There are no records of the Common or Jungle Crows or the otherwise ubiquitous Small Green Barbet anywhere in my notes of those days. They are conspicuous by their absence. Perhaps that would go a long way to establish the pristine quality of the campus of those day—with little debris or garbage! Among the other birds I have recorded are the following–
Golden backed woodpecker
Rose ringed parakeet
Black headed Oriole
Brahminy or Black headed myna
I have recorded that on 14th June 1979 early dawn while I was just entering the campus from its eastern gate I heard a harsh croak of a Night Heron to my right. The bird was apparently sitting on a low branch of a thorny tree spreading over the path from the left and disturbed by my sudden appearance had taken off to my right where there was a big patch of thick undergrowth and thorn. (Much later when I published my first volume of poetry I titled it Night Heron) Cautious, watching my steps, I tried to follow the bird, but then found it wasn’t necessary. Even from where I stood I could spy the swaying tops of the trees that were virtually covered with roosting birds. There were Pond Herons (Ardeola grayii) Little Egrets(Egretta garzetta) Night Herons(Nycticorax nycticorax) and to my pleasant surprise the Indian Reef Herons(Egretta gularis). I cannot find any records of having sighted any Bitterns among them. However I recall that the entire place was reeking of the heavy stench from their smelly white droppings!

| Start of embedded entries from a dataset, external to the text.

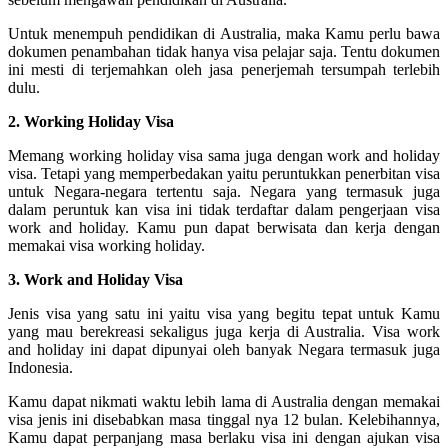
Untuk menempuh pendidikan di Australia, maka Kamu perlu bawa
dokumen penambahan tidak hanya visa pelajar saja. Tentu dokumen
ini mesti di terjemahkan oleh jasa penerjemah tersumpah terlebih
dulu.
2. Working Holiday Visa
Memang working holiday visa sama juga dengan work and holiday
visa. Tetapi yang memperbedakan yaitu peruntukkan penerbitan visa
untuk Negara-negara tertentu saja. Negara yang termasuk juga
dalam peruntuk kan visa ini tidak terdaftar dalam pengerjaan visa
work and holiday. Kamu pun dapat berwisata dan kerja dengan
memakai visa working holiday.
3. Work and Holiday Visa
Jenis visa yang satu ini yaitu visa yang begitu tepat untuk Kamu
yang mau berekreasi sekaligus juga kerja di Australia. Visa work
and holiday ini dapat dipunyai oleh banyak Negara termasuk juga
Indonesia.
Kamu dapat nikmati waktu lebih lama di Australia dengan memakai
visa jenis ini disebabkan masa tinggal nya 12 bulan. Kelebihannya,
Kamu dapat perpanjang masa berlaku visa ini dengan ajukan visa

On the 29th of June 79 evening at around 6 pm I saw a large flock of Night Herons flying over Tambaram in the direction of Chengalpet lake. So it appeared that as the diurnal birds like the Pond herons and egrets return by evening to roost the Night Herons take off from their roosting place inside the campus, and they settle down for their rest only during the day.
These notes bespeak of those wonderful days of bird-watching I did in what appeared to be an unending campus of delight for me then. Even in the midst of a fast developing city and an equally fast depleting wilderness one could find solace at the thought of such small green pockets. They survive as memory. But just imagine the plight of its feathered denizens. Perhaps they are forced to seek out other dwellings or quietly succumb to the pressures of urbanization and perish. When we celebrate these wildlife weeks and bird-watch days it is time for us to remember what we did, have done, and are doing. As the Upanishad says: krato smara, krtam smara—remember what has been done. And finally perhaps, what we can do is to take measures to protect and preserve what we are left with— and to give it a personal responsibility let’s call it my beloved wilderness!